Whatever the terminology, I don't believe that it is worth the paper it is printed on. I provisionally arrived at this conclusion from page 3 of the prospectus, which spells out that of the £600,000 being raised, only £390,000 will go to the company. The rest will be dispersed in professional fees and other expenses connected with the issue. If only two thirds of the investors' money is actually applied to the business at hand, the company must achieve 50 per cent greater success with the funds at its disposal than a company which raises funds directly. In a competitive world, that is a mega-hurdle.

As I read on, my convictions firmed up. Beautiful is a publisher of traditional books, audio books and music downloads. Between starting business in 2005 and earlier this month, it raised £400,000 in cash via share issues, a net £86,000 in bank loans and £36,000 via directors' loans (these loan figures are as of its balance sheet date, June 2008). So that was £522,000 of cash in.

Of this, as of June 2008, there was just £12,000 left. The rest helped to meet Beautiful's trading losses over the two years of £512,000 and the £153,000 it has already spent on professional and other fees in connection with the earlier share issues.

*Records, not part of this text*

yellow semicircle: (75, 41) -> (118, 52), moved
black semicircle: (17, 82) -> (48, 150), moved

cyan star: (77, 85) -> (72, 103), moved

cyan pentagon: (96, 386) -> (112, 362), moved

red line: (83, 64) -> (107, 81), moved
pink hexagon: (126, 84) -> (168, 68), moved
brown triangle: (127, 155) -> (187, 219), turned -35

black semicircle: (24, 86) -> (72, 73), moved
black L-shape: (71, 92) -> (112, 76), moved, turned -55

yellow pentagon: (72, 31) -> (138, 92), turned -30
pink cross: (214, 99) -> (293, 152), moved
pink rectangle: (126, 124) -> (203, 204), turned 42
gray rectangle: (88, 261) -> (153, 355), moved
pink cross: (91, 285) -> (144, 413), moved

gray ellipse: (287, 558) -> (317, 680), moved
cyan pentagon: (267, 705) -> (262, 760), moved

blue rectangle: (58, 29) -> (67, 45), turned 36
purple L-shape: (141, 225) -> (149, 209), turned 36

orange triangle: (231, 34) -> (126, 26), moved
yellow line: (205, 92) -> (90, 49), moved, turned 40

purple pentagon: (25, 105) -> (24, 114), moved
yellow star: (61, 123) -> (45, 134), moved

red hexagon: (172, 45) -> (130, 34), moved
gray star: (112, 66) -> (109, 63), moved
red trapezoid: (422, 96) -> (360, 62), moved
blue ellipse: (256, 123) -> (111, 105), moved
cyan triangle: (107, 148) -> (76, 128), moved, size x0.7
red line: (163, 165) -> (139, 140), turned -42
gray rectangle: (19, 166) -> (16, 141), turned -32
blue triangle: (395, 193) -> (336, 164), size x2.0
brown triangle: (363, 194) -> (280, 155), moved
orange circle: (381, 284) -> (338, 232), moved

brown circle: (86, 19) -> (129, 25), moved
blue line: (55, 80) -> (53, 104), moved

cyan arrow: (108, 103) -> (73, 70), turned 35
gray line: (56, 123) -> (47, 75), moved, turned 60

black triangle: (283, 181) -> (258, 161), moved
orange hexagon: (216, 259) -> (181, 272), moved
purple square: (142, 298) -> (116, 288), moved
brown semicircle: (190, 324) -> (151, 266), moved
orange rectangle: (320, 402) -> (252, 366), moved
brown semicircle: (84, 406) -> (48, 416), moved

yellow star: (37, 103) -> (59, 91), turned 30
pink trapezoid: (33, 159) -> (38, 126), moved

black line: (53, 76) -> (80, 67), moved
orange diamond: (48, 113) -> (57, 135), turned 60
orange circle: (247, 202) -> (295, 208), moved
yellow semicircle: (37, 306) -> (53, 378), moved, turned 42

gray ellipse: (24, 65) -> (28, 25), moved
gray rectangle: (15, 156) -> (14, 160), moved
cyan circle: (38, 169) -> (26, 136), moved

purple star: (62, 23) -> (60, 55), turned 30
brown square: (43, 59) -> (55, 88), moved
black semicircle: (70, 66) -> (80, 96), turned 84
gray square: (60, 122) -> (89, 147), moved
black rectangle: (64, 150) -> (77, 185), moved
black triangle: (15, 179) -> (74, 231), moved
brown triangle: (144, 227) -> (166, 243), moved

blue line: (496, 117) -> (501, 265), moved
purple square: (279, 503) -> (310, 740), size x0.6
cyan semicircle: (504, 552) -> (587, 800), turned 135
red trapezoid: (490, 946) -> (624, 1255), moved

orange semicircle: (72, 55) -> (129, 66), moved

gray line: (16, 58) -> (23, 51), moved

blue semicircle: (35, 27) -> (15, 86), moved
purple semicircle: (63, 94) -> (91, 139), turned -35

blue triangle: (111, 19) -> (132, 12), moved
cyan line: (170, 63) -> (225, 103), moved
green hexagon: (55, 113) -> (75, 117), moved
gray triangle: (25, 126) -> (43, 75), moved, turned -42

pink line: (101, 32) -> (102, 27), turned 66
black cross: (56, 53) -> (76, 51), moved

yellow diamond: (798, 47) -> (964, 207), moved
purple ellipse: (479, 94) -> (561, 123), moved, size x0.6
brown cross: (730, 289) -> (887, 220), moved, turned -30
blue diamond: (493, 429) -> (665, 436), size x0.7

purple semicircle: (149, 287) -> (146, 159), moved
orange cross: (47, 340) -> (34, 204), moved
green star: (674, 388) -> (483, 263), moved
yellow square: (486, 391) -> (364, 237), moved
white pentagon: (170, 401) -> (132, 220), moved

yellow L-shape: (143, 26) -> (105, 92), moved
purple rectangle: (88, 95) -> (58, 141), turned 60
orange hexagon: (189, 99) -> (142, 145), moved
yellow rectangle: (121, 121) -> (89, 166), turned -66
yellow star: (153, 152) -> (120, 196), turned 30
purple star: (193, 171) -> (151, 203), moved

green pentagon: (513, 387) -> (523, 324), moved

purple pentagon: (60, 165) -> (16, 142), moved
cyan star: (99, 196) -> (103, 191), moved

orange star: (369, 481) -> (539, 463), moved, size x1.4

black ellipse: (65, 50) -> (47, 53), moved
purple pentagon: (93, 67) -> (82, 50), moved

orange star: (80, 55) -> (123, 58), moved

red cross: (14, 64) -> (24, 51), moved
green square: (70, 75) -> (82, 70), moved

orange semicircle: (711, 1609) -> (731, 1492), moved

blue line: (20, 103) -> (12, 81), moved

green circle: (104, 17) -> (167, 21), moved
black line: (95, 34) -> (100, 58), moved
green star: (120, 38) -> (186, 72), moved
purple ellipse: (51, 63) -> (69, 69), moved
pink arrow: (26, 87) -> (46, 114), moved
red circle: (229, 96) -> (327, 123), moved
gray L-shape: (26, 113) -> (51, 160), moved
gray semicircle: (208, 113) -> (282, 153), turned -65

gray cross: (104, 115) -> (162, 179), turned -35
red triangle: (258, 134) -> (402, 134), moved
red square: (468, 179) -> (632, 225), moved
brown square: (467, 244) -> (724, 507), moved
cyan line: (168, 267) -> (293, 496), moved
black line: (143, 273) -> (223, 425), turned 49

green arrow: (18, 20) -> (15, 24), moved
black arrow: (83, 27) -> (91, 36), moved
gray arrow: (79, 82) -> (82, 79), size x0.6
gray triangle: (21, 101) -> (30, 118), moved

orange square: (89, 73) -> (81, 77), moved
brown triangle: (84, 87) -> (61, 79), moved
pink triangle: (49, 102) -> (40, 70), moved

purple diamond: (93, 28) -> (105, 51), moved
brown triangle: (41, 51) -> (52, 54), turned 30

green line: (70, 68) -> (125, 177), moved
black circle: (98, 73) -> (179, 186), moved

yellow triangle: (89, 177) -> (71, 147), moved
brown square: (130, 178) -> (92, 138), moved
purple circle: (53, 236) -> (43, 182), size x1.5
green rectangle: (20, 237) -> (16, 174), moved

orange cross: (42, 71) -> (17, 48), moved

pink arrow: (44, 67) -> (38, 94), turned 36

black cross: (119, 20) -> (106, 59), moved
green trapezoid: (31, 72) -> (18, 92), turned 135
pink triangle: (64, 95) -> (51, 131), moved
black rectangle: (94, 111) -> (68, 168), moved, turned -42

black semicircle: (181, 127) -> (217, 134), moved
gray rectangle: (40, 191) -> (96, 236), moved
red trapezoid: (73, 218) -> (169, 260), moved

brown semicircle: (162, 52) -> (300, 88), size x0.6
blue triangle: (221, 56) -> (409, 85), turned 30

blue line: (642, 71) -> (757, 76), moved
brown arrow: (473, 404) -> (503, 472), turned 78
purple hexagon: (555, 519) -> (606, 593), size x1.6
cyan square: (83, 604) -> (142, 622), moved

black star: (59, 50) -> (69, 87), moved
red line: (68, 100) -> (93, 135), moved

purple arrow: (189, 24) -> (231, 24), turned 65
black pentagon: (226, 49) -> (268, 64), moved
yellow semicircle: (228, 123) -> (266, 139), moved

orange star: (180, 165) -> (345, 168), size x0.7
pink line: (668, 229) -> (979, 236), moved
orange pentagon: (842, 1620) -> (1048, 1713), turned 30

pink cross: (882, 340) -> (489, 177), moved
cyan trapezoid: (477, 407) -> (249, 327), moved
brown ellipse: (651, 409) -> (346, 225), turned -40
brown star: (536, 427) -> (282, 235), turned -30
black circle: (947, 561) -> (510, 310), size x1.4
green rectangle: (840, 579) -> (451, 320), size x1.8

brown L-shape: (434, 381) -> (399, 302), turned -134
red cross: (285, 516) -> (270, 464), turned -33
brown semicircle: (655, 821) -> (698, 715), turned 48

Such losses are part and parcel of commencing a publishing company from scratch. But there is no immediate sign of the loss turning to a profit. In the six months to June 2008, Beautiful doubled its sales to £213,000 compared with the preceding six months, but the gross profit generated (after distribution costs) was just £70,000. This made only a small dent on Beautiful's overheads and other administrative expenses, which came to £445,000 in the six months. This figure does not include those fund raising costs, which were charged straight to the balance sheet.

So, Beautiful needs money and needs it fast. You'd expect the terms to reflect this, especially since this is the second attempt this year to raise the £600,000. The first effort, for which the price was 12.5p per share, was closed down after it had raised £265,000. Nevertheless, this time round the company is being valued at 15p a share, or 20 per cent more than the figure applied a few months ago. You need a bold stockbroker to make that sort of decision.

In return for throwing The Beautiful Group this financial lifeline, the clients of Wills & Co are receiving just 21 per cent of the company.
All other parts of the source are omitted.